[TASK TO CARRY OUT]
Each line of the data below that includes the string "Rose" must be copied.

[TASK INPUT]
★ ★ ★ ★

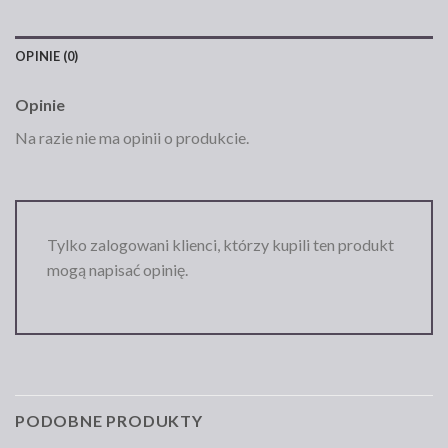
OPINIE (0)
Opinie
Na razie nie ma opinii o produkcie.
Tylko zalogowani klienci, którzy kupili ten produkt
mogą napisać opinię.
PODOBNE PRODUKTY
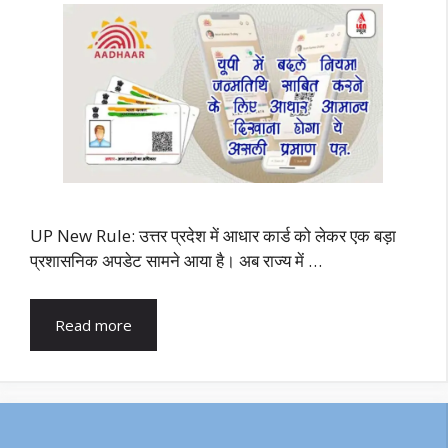
UP New Rule: उत्तर प्रदेश में आधार कार्ड को लेकर एक बड़ा
प्रशासनिक अपडेट सामने आया है। अब राज्य में …
Read more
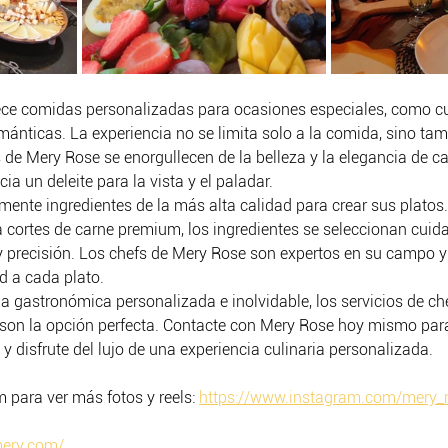
ece comidas personalizadas para ocasiones especiales, como c
mánticas. La experiencia no se limita solo a la comida, sino tam
 de Mery Rose se enorgullecen de la belleza y la elegancia de ca
ia un deleite para la vista y el paladar.
mente ingredientes de la más alta calidad para crear sus platos
a cortes de carne premium, los ingredientes se seleccionan cui
y precisión. Los chefs de Mery Rose son expertos en su campo y
ad a cada plato.
a gastronómica personalizada e inolvidable, los servicios de ch
son la opción perfecta. Contacte con Mery Rose hoy mismo para
 y disfrute del lujo de una experiencia culinaria personalizada.
 para ver más fotos y reels: 
https://www.instagram.com/mery_
mery.com/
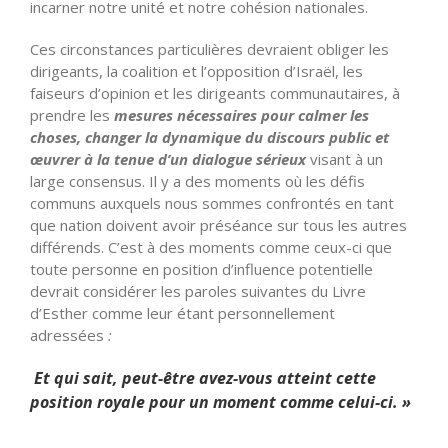
incarner notre unité et notre cohésion nationales.
Ces circonstances particulières devraient obliger les
dirigeants, la coalition et l’opposition d’Israël, les
faiseurs d’opinion et les dirigeants communautaires, à
prendre les
mesures nécessaires pour calmer les
choses, changer la dynamique du discours public et
œuvrer à la tenue d’un dialogue sérieux
visant à un
large consensus. Il y a des moments où les défis
communs auxquels nous sommes confrontés en tant
que nation doivent avoir préséance sur tous les autres
différends. C’est à des moments comme ceux-ci que
toute personne en position d’influence potentielle
devrait considérer les paroles suivantes du Livre
d’Esther comme leur étant personnellement
adressées
:
Et qui sait, peut-être avez-vous atteint cette
position royale pour un moment comme celui-ci. »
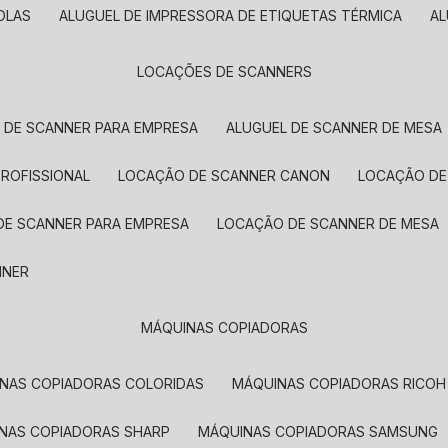
OLAS
ALUGUEL DE IMPRESSORA DE ETIQUETAS TÉRMICA
A
LOCAÇÕES DE SCANNERS
L DE SCANNER PARA EMPRESA
ALUGUEL DE SCANNER DE MESA
PROFISSIONAL
LOCAÇÃO DE SCANNER CANON
LOCAÇÃO DE
DE SCANNER PARA EMPRESA
LOCAÇÃO DE SCANNER DE MESA
NNER
MÁQUINAS COPIADORAS
INAS COPIADORAS COLORIDAS
MÁQUINAS COPIADORAS RICOH
INAS COPIADORAS SHARP
MÁQUINAS COPIADORAS SAMSUNG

★ ★ ★ ★

[RESPONSE TO THE EXERCISE]
 de Mery Rose se enorgullecen de la belleza y la elegancia de ca
y precisión. Los chefs de Mery Rose son expertos en su campo y
son la opción perfecta. Contacte con Mery Rose hoy mismo para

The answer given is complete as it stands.